The pain inflicted on each other by human beings in the name of ‘justice’ is hard to fathom

Photo: Pressensbild/AFP  The British reportedly used cannons to execute Indian rebels in the 19th Century
Photo: Pressensbild/AFP
The British reportedly used cannons to execute Indian rebels in the 19th Century 

The Brazen Bull
Invented by a brass worker named Perilaus in the 6th century BC, the brazen bull became a common method of execution in ancient Greece. It involved a large brass bull that was completely hollow and fitted with a door, through which offenders would be forced and locked inside. A fire was then lit beneath the bull until the accused was roasted to death, with their screams amplified by a series of tubes placed in the head of the contraption – the noise supposedly sounding like the roaring of a bull. Ironically, the first person to suffer such a fate was Perilaus himself, who was tossed into the bull by a master left repulsed by this torturous method of punishment.
Ling Chi
Only outlawed just over 100 years ago, the art of Ling Chi – death by slow cutting – was practiced in China and used as a method of torture and execution for the living, as well as a ritual of humiliation after death. Exaggerated versions of the penalty have appeared in Western lore, which reference thousands of cuts administered to the accused over the course of hours, but the procedure likely lasted around 20 minutes. The reality was hardly less gruesome, however, with the condemned fastened to a cross before having handfuls of fleshy skin, such as the thighs or breasts, cut off with a sharp knife. A process of dismemberment followed, from nose and ears to arms and legs, before a final blow was delivered via a stab to the heart or decapitation.
A common practice in South Africa in the 1980s, during the anti-apartheid movement, necklacing was a punishment often meted out in black townships to punish members of the community deemed to be cooperating with the apartheid administration. The barbaric practice involved a rubber tyre being doused in petrol and then forced over the arms and chest of the victim, trapping them inside, before being set on fire. Worryingly, this violent method of vigilante justice has reared its head again in South Africa and at least three instances of necklacing have been reported this year, the most recent being an alleged thief who had been released on bail, found dead in May.
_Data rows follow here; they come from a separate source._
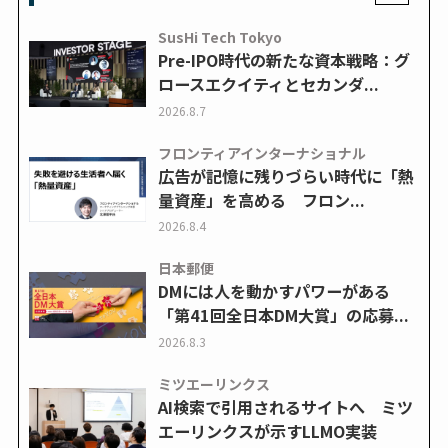
SusHi Tech Tokyo
Pre-IPO時代の新たな資本戦略：グ
ロースエクイティとセカンダ...
2026.8.7
フロンティアインターナショナル
広告が記憶に残りづらい時代に「熱
量資産」を高める フロン...
2026.8.4
日本郵便
DMには人を動かすパワーがある
「第41回全日本DM大賞」の応募...
2026.8.3
ミツエーリンクス
AI検索で引用されるサイトへ ミツ
エーリンクスが示すLLMO実装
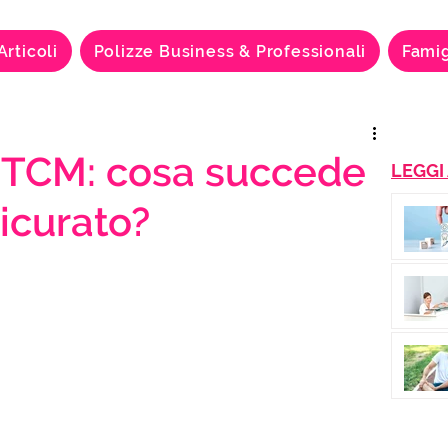
Articoli
Polizze Business & Professionali
Famig
 TCM: cosa succede
LEGGI
icurato?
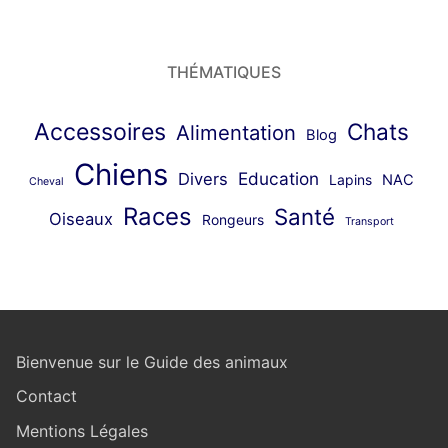
THÉMATIQUES
Accessoires
Chats
Alimentation
Blog
Chiens
Education
Divers
Lapins
NAC
Cheval
Races
Santé
Oiseaux
Rongeurs
Transport
Bienvenue sur le Guide des animaux
Contact
Mentions Légales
This method of execution was used in the Middle East, Europe and parts of Asia and was supposedly the favourite punishment of the tyrannical Roman emperor Caligula. Following the decree of death by sawing, the condemned would be hung upside down with legs spread apart and a large saw was used to cut all the way from the groin to the head. Due to the victim’s position, the brain would receive sufficient blood to keep them alive until the saw got as far as the main blood vessels located in the abdomen.
Saving the worst for last, Scaphism was an ancient Persian method of execution whereby the victim would first be force-fed huge quantities of honey and milk. Further honey would then be smeared on sensitive areas of the body before the accused was encased between two boats or a hollowed out log, their head and feet exposed at either end. The contraption was then left in the sun or floated on a stagnant pond, where flies, wasps and other insects would be attracted to the body, while the victim experienced severe diarrhoea due to the ingested milk and honey. The insects would soon feed and breed in the faeces and flesh of the condemned, severing blood vessels and turning flesh gangrenous, leaving them to slowly rot before death came about by a combination of dehydration and septicaemia.